I have an Xbox 360 but, unlike most Xbox 360s, mine isn’t connected to a TV – it plugs into a second DVI port on one of my 22” widescreen PC monitors. This is awesome because I can run it at 1680×1050 and games look beautiful! (handy bonus: I can web-surf on my other screen while waiting for Matchmaking in Halo 3)
BUT my monitor has a very different colour profile than your average TV, and games with a lot of contrasting light/dark elements can look really bad by default. Gamma controls in your game are pretty essential for me to see the graphics the way the designer intended. I’m sure there are other people in similar situations or even wildly different situations who also need gamma settings. Your game needs to support them too!! And since there’s nothing on the “con” side of the ledger that could make it a bad idea, you have no excuse!
Providing separate controls for sound/music: Music is awesome but people like to be able to hear the game sounds sometimes! Particularly in a ‘competitive’ environment, or simply when your game is providing an audio narrative (GTA4 is an excellent example – the “in-car radio” music is huge and contributes to the GTA atmosphere, but you need to turn the music volume down to be able to hear what mission you’re being given via the cellphone). If I’m playing an FPS single-player, I might turn the music up, but in multiplayer I want to use every audio cue the game gives me for competitive advantage, so I need to kill the music or at least turn it down.

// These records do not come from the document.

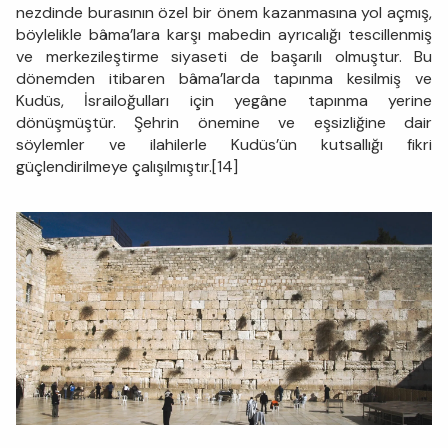
nezdinde burasının özel bir önem kazanmasına yol açmış,
böylelikle bâma’lara karşı mabedin ayrıcalığı tescillenmiş
ve merkezileştirme siyaseti de başarılı olmuştur. Bu
dönemden itibaren bâma’larda tapınma kesilmiş ve
Kudüs, İsrailoğulları için yegâne tapınma yerine
dönüşmüştür. Şehrin önemine ve eşsizliğine dair
söylemler ve ilahilerle Kudüs’ün kutsallığı fikri
güçlendirilmeye çalışılmıştır.[14]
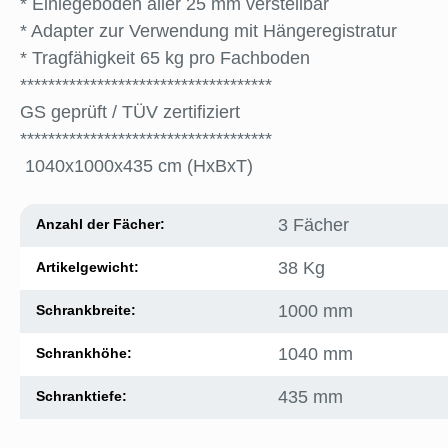
* Einlegeböden aller 25 mm verstellbar
* Adapter zur Verwendung mit Hängeregistratur
* Tragfähigkeit 65 kg pro Fachboden
************************************
GS geprüft / TÜV zertifiziert
************************************
1040x1000x435 cm (HxBxT)
3 Fächer
Anzahl der Fächer:
38 Kg
Artikelgewicht:
1000 mm
Schrankbreite:
1040 mm
Schrankhöhe:
435 mm
Schranktiefe:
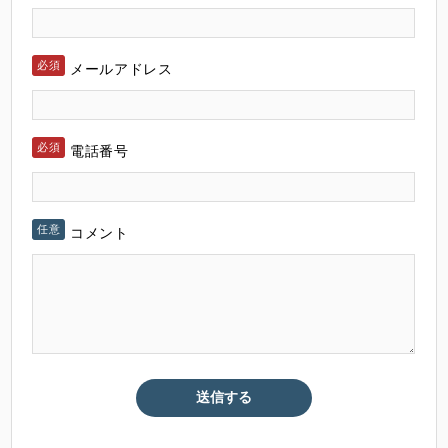
メールアドレス
電話番号
コメント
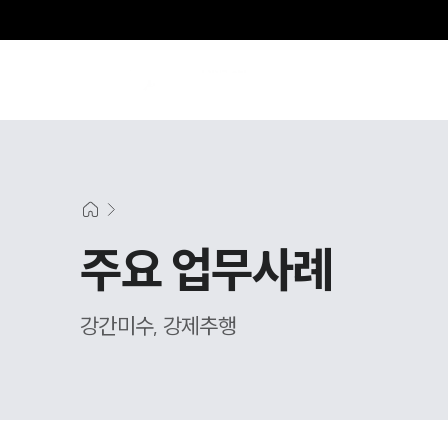
주요 업무사례
강간미수, 강제추행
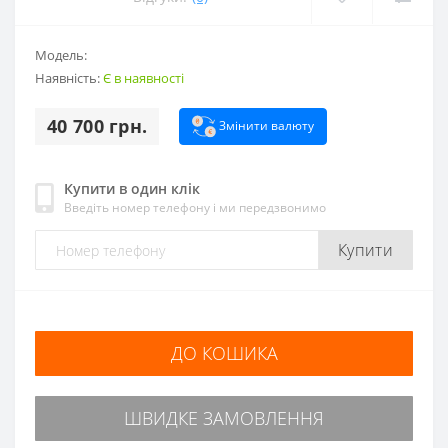
Модель:
Наявність:
Є в наявності
40 700 грн.
Змінити валюту
Купити в один клік
Введіть номер телефону і ми передзвонимо
Купити
ДО КОШИКА
ШВИДКЕ ЗАМОВЛЕННЯ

Just like with the gamma controls, the good news is this is pretty universal now. But there are still Flash games that don’t separate them (and, even worse: there are plenty that have no Volume settings at all – sound is either On or Off). Sound might *add* to the game experience, but I’d like to set it so that it doesn’t completely drown out my background music, thanks! Vista and Windows 7 allow you to set the volume controls at the “application” level, which solves the problem for me specifically, but it doesn’t help anyone using XP (or anyone who doesn’t know about that feature). Support them too!